Section 301 of the same law authorizes tariffs when the Office of the U.S. Trade Representative (USTR) determines, in response to a petition, that "an act, policy, or practice of a foreign country" either violates a trade agreement or "is unjustifiable and burdens or restricts United States commerce." We know Trump is familiar with Section 301 because he used it to impose tariffs on imports from China in 2018. But the pesky process it requires is a bit more complicated than simply issuing an executive order.

A Section 301 committee considers petitions, conducts hearings, and makes recommendations to the USTR, which has to consult with the relevant foreign government to investigate the possibility of a voluntary resolution. Any resulting tariffs automatically end after four years unless the USTR receives a request to extend them.

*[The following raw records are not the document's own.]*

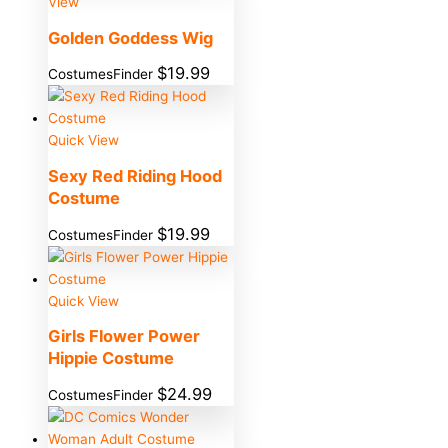
View
Golden Goddess Wig
$
19.99
CostumesFinder
Quick View
Sexy Red Riding Hood
Costume
$
19.99
CostumesFinder
Quick View
Girls Flower Power
Hippie Costume
$
24.99
CostumesFinder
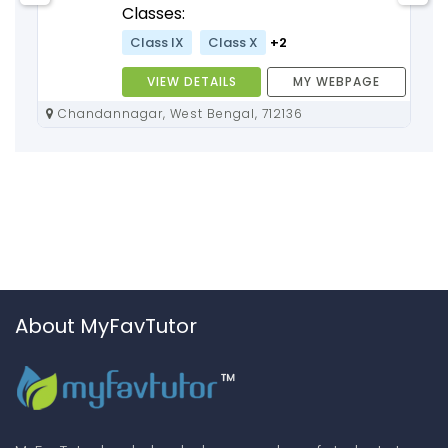
Classes:
Class IX
Class X
+2
VIEW DETAILS
MY WEBPAGE
Chandannagar, West Bengal, 712136
About MyFavTutor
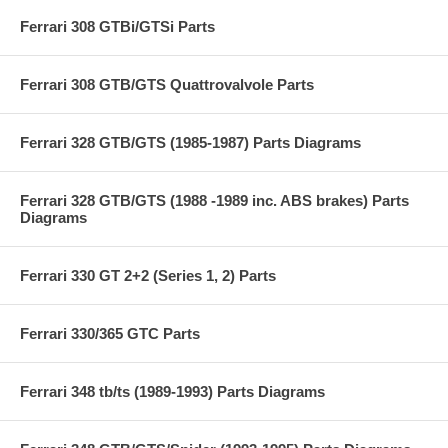
Ferrari 308 GTBi/GTSi Parts
Ferrari 308 GTB/GTS Quattrovalvole Parts
Ferrari 328 GTB/GTS (1985-1987) Parts Diagrams
Ferrari 328 GTB/GTS (1988 -1989 inc. ABS brakes) Parts
Diagrams
Ferrari 330 GT 2+2 (Series 1, 2) Parts
Ferrari 330/365 GTC Parts
Ferrari 348 tb/ts (1989-1993) Parts Diagrams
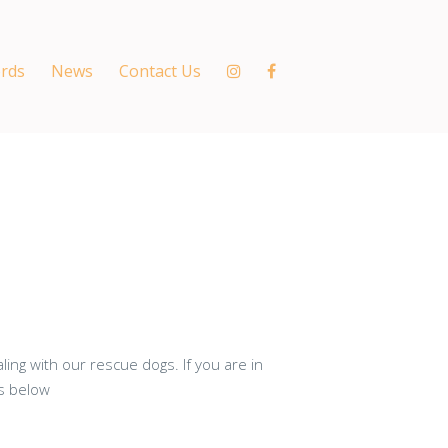
ords
News
Contact Us
ing with our rescue dogs. If you are in
ns below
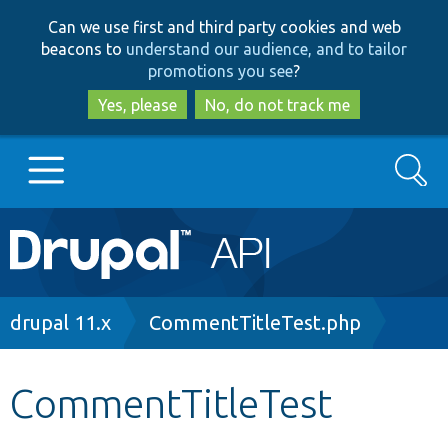
Skip
Skip
Can we use first and third party cookies and web
to
to
beacons to
understand our audience, and to tailor
main
search
promotions you see
?
content
Yes, please
No, do not track me
Search
Main
Go to Drupal.org
navigation
Drupal 7
Breadcrumb
drupal 11.x
CommentTitleTest.php
Drupal 8+
CommentTitleTest
Other projects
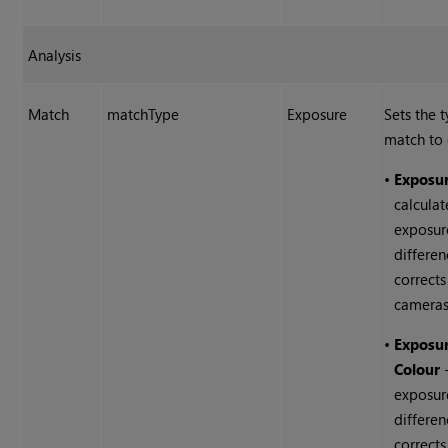
Analysis
Match
matchType
Exposure
Sets the 
match to 
•
Exposu
calculat
exposur
differe
corrects
cameras
•
Exposu
Colour
-
exposur
differe
corrects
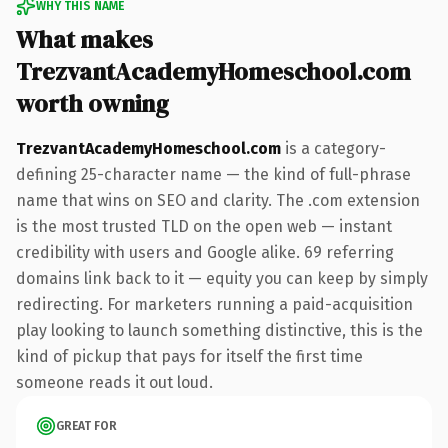
WHY THIS NAME
What makes
TrezvantAcademyHomeschool.com
worth owning
TrezvantAcademyHomeschool.com
is a category-
defining 25-character name — the kind of full-phrase
name that wins on SEO and clarity. The .com extension
is the most trusted TLD on the open web — instant
credibility with users and Google alike. 69 referring
domains link back to it — equity you can keep by simply
redirecting. For marketers running a paid-acquisition
play looking to launch something distinctive, this is the
kind of pickup that pays for itself the first time
someone reads it out loud.
GREAT FOR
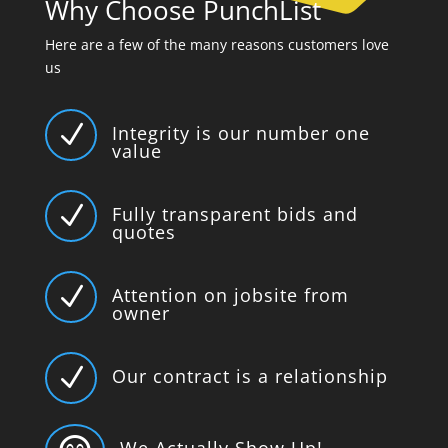
Why Choose PunchList
Here are a few of the many reasons customers love
us
N
Integrity is our number one
value
N
Fully transparent bids and
quotes
N
Attention on jobsite from
owner
N
Our contract is a relationship
We Actually Show Up!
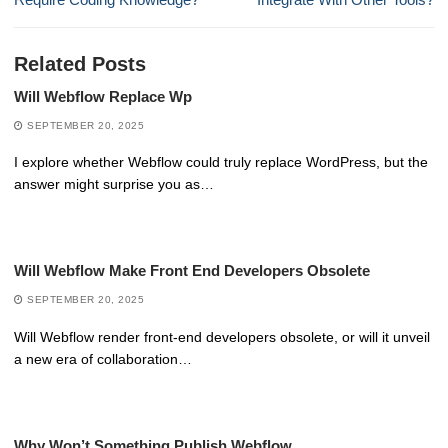
Related Posts
Will Webflow Replace Wp
SEPTEMBER 20, 2025
I explore whether Webflow could truly replace WordPress, but the
answer might surprise you as…
Will Webflow Make Front End Developers Obsolete
SEPTEMBER 20, 2025
Will Webflow render front-end developers obsolete, or will it unveil
a new era of collaboration…
Why Won’t Something Publish Webflow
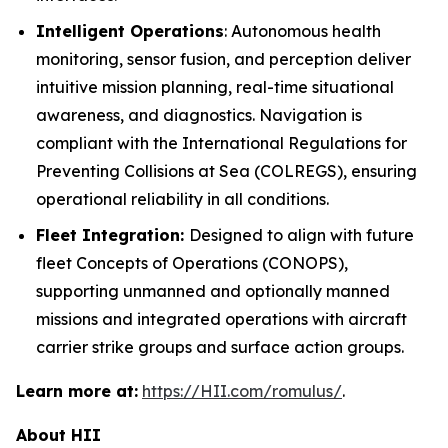
Intelligent Operations
: Autonomous health
monitoring, sensor fusion, and perception deliver
intuitive mission planning, real-time situational
awareness, and diagnostics. Navigation is
compliant with the International Regulations for
Preventing Collisions at Sea (COLREGS), ensuring
operational reliability in all conditions.
Fleet Integration:
Designed to align with future
fleet Concepts of Operations (CONOPS),
supporting unmanned and optionally manned
missions and integrated operations with aircraft
carrier strike groups and surface action groups.
Learn more at:
https://HII.com/romulus/
.
About HII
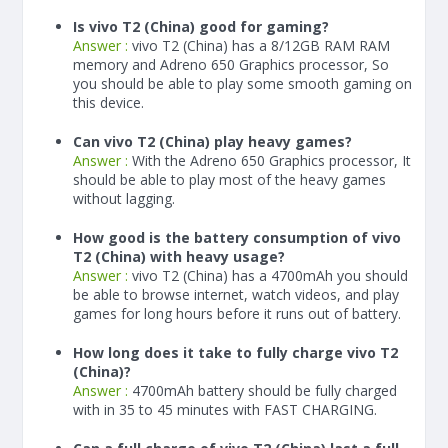
Is vivo T2 (China) good for gaming?
Answer :
vivo T2 (China) has a
8/12
GB RAM
RAM
memory and Adreno 650 Graphics processor, So
you should be able to play some smooth gaming on
this device.
Can vivo T2 (China) play heavy games?
Answer :
With the Adreno 650 Graphics processor, It
should be able to play most of the heavy games
without lagging.
How good is the battery consumption of vivo
T2 (China) with heavy usage?
Answer :
vivo T2 (China) has a
4700
mAh
you should
be able to browse internet, watch videos, and play
games for long hours before it runs out of battery.
How long does it take to fully charge vivo T2
(China)?
Answer :
4700
mAh
battery should be fully charged
with in 35 to 45 minutes with FAST CHARGING.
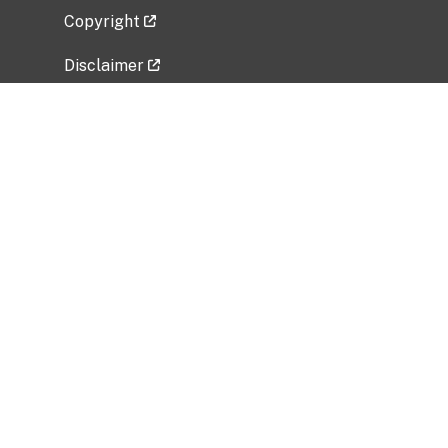
Copyright
Disclaimer
Privacy Policy
Freedom of Information Act (FOIA)
Vulnerability Disclosure Policy
No Fear Act Data
Related Government Websites
National Institute of Allergy and Infectious
Diseases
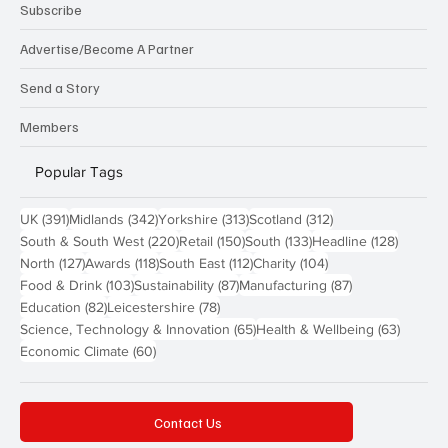
Subscribe
Advertise/Become A Partner
Send a Story
Members
Popular Tags
391 posts
342 posts
313 posts
312 posts
UK
(391)
Midlands
(342)
Yorkshire
(313)
Scotland
(312)
220 posts
150 posts
133 posts
128 pos
South & South West
(220)
Retail
(150)
South
(133)
Headline
(128)
127 posts
118 posts
112 posts
104 posts
North
(127)
Awards
(118)
South East
(112)
Charity
(104)
103 posts
87 posts
87 posts
Food & Drink
(103)
Sustainability
(87)
Manufacturing
(87)
82 posts
78 posts
Education
(82)
Leicestershire
(78)
65 posts
63 post
Science, Technology & Innovation
(65)
Health & Wellbeing
(63)
60 posts
Economic Climate
(60)
Contact Us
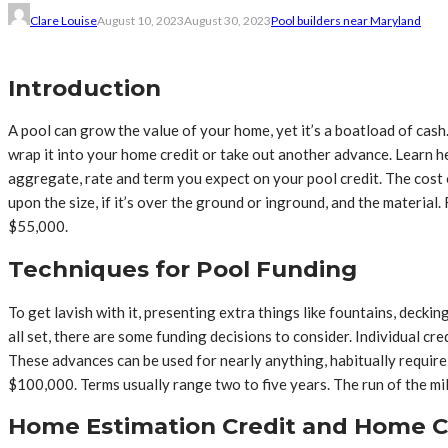
Clare Louise
August 10, 2023
August 30, 2023
Pool builders near Maryland
Introduction
A pool can grow the value of your home, yet it’s a boatload of cas
wrap it into your home credit or take out another advance. Learn 
aggregate, rate and term you expect on your pool credit. The cost
upon the size, if it’s over the ground or inground, and the material
$55,000.
Techniques for Pool Funding
To get lavish with it, presenting extra things like fountains, deck
all set, there are some funding decisions to consider. Individual c
These advances can be used for nearly anything, habitually requir
$100,000. Terms usually range two to five years. The run of the mil
Home Estimation Credit and Home 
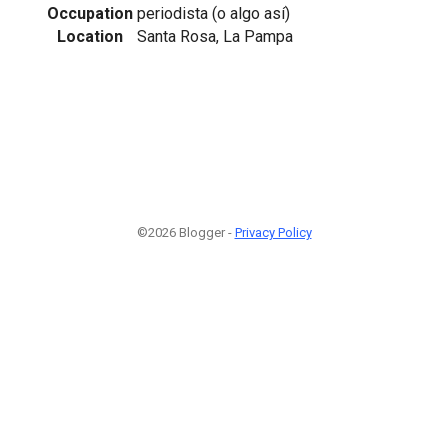
Occupation
periodista (o algo así)
Location
Santa Rosa, La Pampa
©2026 Blogger -
Privacy Policy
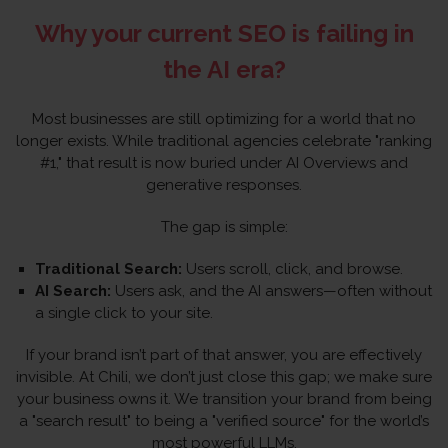
Why your current SEO is failing in
the AI era?
Most businesses are still optimizing for a world that no
longer exists. While traditional agencies celebrate "ranking
#1," that result is now buried under AI Overviews and
generative responses.
The gap is simple:
Traditional Search:
Users scroll, click, and browse.
AI Search:
Users ask, and the AI answers—often without
a single click to your site.
If your brand isn’t part of that answer, you are effectively
invisible. At Chili, we don’t just close this gap; we make sure
your business owns it. We transition your brand from being
a "search result" to being a "verified source" for the world’s
most powerful LLMs.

During the first Trump administration, the USTR looked into digital services taxes imposed by France and other countries. Last July, it launched an investigation of Brazil's "acts, policies, and practices" related to "unfair, preferential tariffs," "anti-corruption enforcement," "illegal deforestation," "ethanol market access," "intellectual property protection," "digital trade," and "electronic payment services." But instead of waiting for the outcome of that investigation, Trump suddenly, unilaterally, and sharply hiked tariffs on various Brazilian imports, including beef, based on his alleged authority under IEEPA.

Section 338 of the Smoot-Hawley Tariff Act of 1930 likewise targets "discrimination by foreign countries," but it may be more appealing to Trump because it seems to give him broader discretion. It authorizes the president to impose tariffs "whenever he shall find as fact" that a foreign country "discriminates in fact against the commerce of the United States, directly or indirectly," or that it is imposing "any unreasonable charge, exaction, regulation, or limitation which is not equally enforced upon the like articles of every foreign country." Based on such a finding, the president "shall by proclamation specify and declare new or additional duties" up to 50 percent.

Although the president's authority under this provision "appears to overlap with that of USTR under Section 301 of the Trade Act," the Congressional Research Service notes, "Section 338 does not appear to require any agency investigation or determination as a prerequisite to imposing tariffs." But it does charge the ITC with identifying practices that discriminate against U.S. commerce and informing the president about them, which "may raise a question as to whether the ITC must find that discrimination has occurred before the President may impose tariffs."

U.S. officials, including President Franklin D. Roosevelt, threatened tariffs under Section 338 on various occasions from 1935 to 1949, but none were actually imposed. "There appears to be no activity under Section 338 provisions since 1949," the Institute of Geoeconomics reports. It notes that "Section 338 measures would seem to run counter to the frameworks provided under the World Trade Organization and other trade agreements, allowing for the possibility that members may be permitted to impose retaliatory measures against the United States if Section 338 was used to impose tariffs."

Since Trump was unfazed by the fact that no president had ever used IEEPA to impose tariffs in the 48 years since that law was enacted, he is unlikely to be deterred by the fact that Section 338 has been dormant even longer. And even without Section 338, there are plenty of ways he can pursue his protectionist agenda, which is driven by a long-standing hostility to free trade rooted in fundamental economic misconceptions. Although opponents of that worldview scored a big victory today, they will have to continue their fight against the painful policies that Trump is determined to impose on American businesses and consumers.